Petitioner owns a retail warehouse in the Town of Colonie, Albany County and filed a grievance challenging the 2009 assessed value for the property. Respondent Board of Assessment Review of the Town of Colonie thereafter sought a variety of information and specified documents related to petitioner’s use of the property and the claimed value thereof, directing that they be provided no later than the date of the grievance hearing. On the hearing date, counsel for petitioner faxed a brief list of allegedly comparable sales to the Board and claimed that he could not provide other requested information given his client’s unavailability. The Board dismissed petitioner’s grievance, finding that petitioner or its representative had willfully neglected or refused to provide relevant information, and this RPTL article 7 proceeding ensued. Upon respondents’ motion, Supreme Court dismissed the petition based upon petitioner’s failure to provide the demanded information to the Board. Petitioner appeals and we affirm.

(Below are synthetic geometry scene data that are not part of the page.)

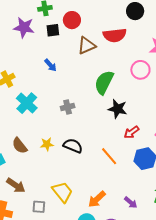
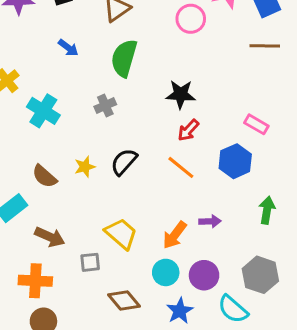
pink circle: (140, 70) -> (191, 19), moved
green semicircle: (104, 82) -> (124, 58), moved
red arrow: (131, 132) -> (188, 130), moved
black semicircle: (73, 146) -> (124, 162), turned -60
purple arrow: (131, 203) -> (210, 221), moved, turned -32

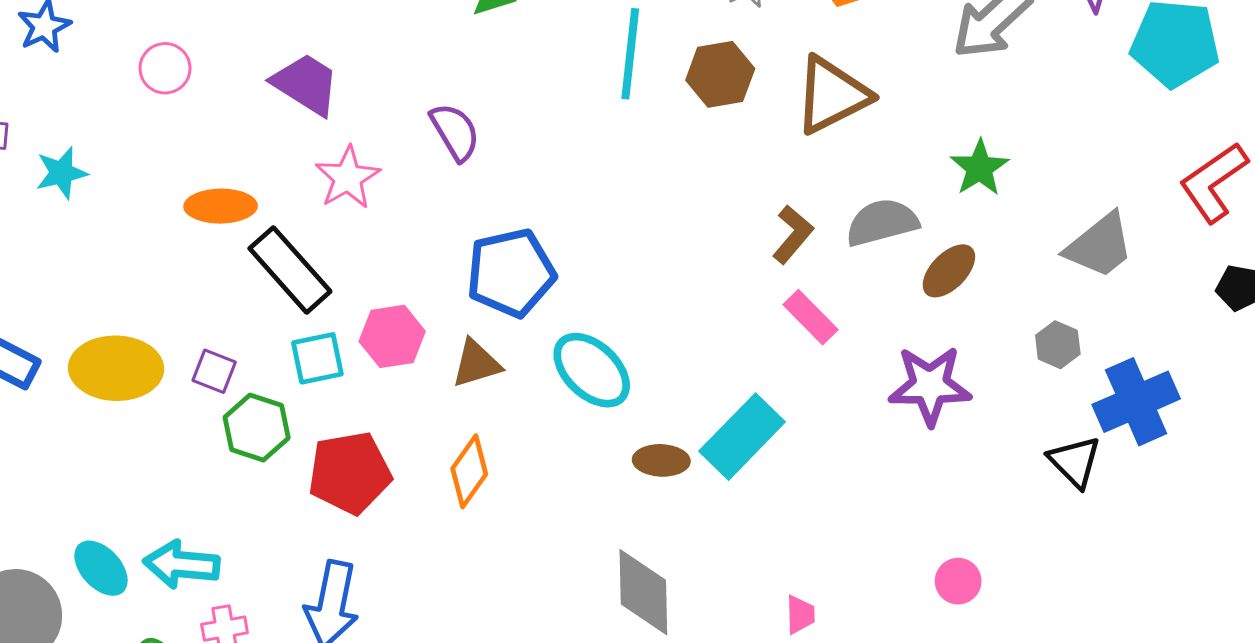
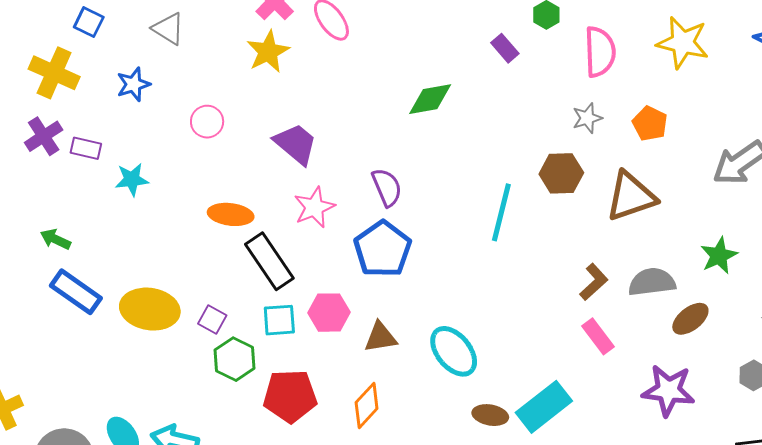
cyan line: (630, 54) -> (501, 212), moved
blue pentagon: (511, 273) -> (383, 249), moved, turned -30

The Board is authorized to examine petitioner and require the production of papers related to the challenged assessment, and if petitioner or its representative “willfully neglect[s] or refuse [s] to attend and be so examined, or to answer any question put to [it] . . . relevant to the complaint or assessment, [it] shall not be entitled to any reduction of the assessment subject to the complaint” (RPTL 525 [2] [a]; see Matter of Fifth Ave. Off. Ctr. Co. v City of Mount Vernon, 89 NY2d 735, 741 [1997]; Matter of Curtis/Palmer Hydroelectric Co. v Town of Corinth, 306 AD2d 794, 796 [2003]). Petitioner claims that respondents failed to demonstrate that its failure was willful, which requires that its “noncompliance was occasioned by a desire to frustrate administrative review” (Matter of Fifth Ave. Off. Ctr. Co. v City of Mount Vernon, 89 NY2d at 742). The Board made a reasonable demand for information, however, and petitioner neither objected to the demand nor provided the overwhelming majority of the information sought. Petitioner’s counsel claimed, in conclusory fashion, that petitioner’s unavailability was the cause of that meager production, but there is no indication that he sought an extension of time to obtain the requested information. These circumstances readily'evince a desire on the part of petitioner or its representative to impede the Board’s review *1405and, thus, Supreme Court appropriately granted respondents’ motion to dismiss the petition (see Matter of Gelber Enters., LLC v Williams, 41 AD3d 1207, 1208 [2007]; Matter of Sarsfield v Board of Assessors of Town of Islip, 240 AD2d 506, 506-507 [1997], appeal dismissed 90 NY2d 1007 [1997]).
Rose, J.P., Lahtinen, Stein and Garry, JJ., concur. Ordered that the order is affirmed, without costs.